Our experience running a single node K3s cluster in a production environment.
Andes Web Design has always represented itself as a technology leader, using the latest tools and techniques to place small and medium businesses at the edge of the technology landscape. Partly this comes from our interest in tech, but the real driver for this effort is efficiency. In a nutshell, it makes business sense to do things in the most modern and efficient way possible, especially for a small organization that operates very lean. This is why we went with Kubernetes for our production deployments, we wanted to get the full feature set that the leading container orchestration system has to offer. However, because we also write efficient code and are still a small and growing company, we didn't want to pay thousands of dollars each year for a managed multi-node cluster.

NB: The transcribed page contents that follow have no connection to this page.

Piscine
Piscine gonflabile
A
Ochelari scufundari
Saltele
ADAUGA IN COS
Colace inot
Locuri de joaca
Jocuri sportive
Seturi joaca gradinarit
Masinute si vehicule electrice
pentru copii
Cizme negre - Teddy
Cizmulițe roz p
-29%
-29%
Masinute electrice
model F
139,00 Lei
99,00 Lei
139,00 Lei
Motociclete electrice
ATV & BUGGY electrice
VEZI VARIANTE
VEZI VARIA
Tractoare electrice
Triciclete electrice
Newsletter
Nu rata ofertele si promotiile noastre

Our solution to this problem has been to run a single-node K3s cluster. In this post we describe our deployment and some of the techniques we have developed over the past couple of years operating this cluster in a production setting.

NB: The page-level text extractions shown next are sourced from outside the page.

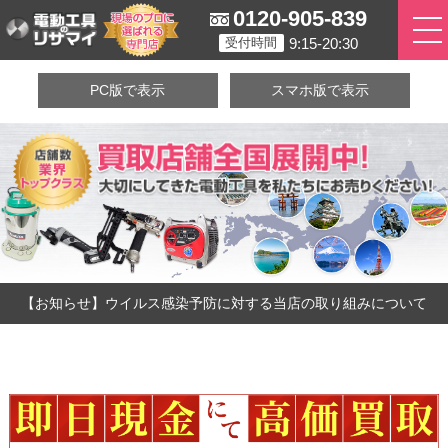
0120-905-839
9:15-20:30
受付時間
PC版で表示
スマホ版で表示
【お知らせ】ウイルス感染予防に対する当店の取り組みについて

Before going into the details of how we run our node, we first would like to say that the entire experience has been great. We would highly recommend both K3s and this deployment style for its simplicity and robustness. Our experience has verified the reputation Kubernetes has as being exceptionally good at process management, keeping all manner of services available like clockwork. Also, we found that K3s uses about 1 GB of RAM and averages maybe a quarter of a CPU core to run, so is an amazingly light Kubernetes distribution. It's website has it marketed more towards the edge/ARM/embedded world, but our experience demonstrates it is perfect for orchestrating the tasks on a typical business server.
To begin, we note that a single-node deployment has a few simplifications available for us to make use of. The most helpful is using a hostPath
mount for all volumes. Since you are on a single node, you simply do not need to worry about provisioning proper PersistentVolumes, or installing a block storage solution like Longhorn. Another is not worrying about node roles/taints. K3s is installed as a single binary with the master and worker components bundled together, and is designed to run in a single-node configuration out of the box, so we merely need to define our cluster and everything will be run together.
One nice aspect of Kubernetes is interchangability of components, which allows us to chose the most reliable pieces for our cluster. For this reason we use PostgreSQL as the cluster datastore, an option unique to K3s. We went with this option due to our experience running postgres in production and as our standard development database and it has always lived up to its repuatation for extreme reliability. Another customization we went with was running an Nginx ingress. This too was a nod to our experience running Nginx as our main web server for static files and knowing it is incredibly reliable.
Operationally, the task of running a single-node cluster is no more troublesome than running a standard business server. We use Kubernetes's native liveliness probe functionality to monitor and restart services, so our server monitoring task mainly reduces to assessing whether the node itself is healthy. We don't run any monitoring or logging pods, wishing to keep our deployment light, and in two years this has been a solid strategy. In our experience, you simply don't need those things.
In conclusion, we would happily recommend Kubernetes and K3s in particular as a rock-solid process manager for your business server deployments. This option wasn't really available until recently, but now that it is here, it lives up to its reputation. Additionally, once you need to scale up to a multi-node cluster, you will only need to make minor changes to your deployment, so is as close to future-proof as one can get.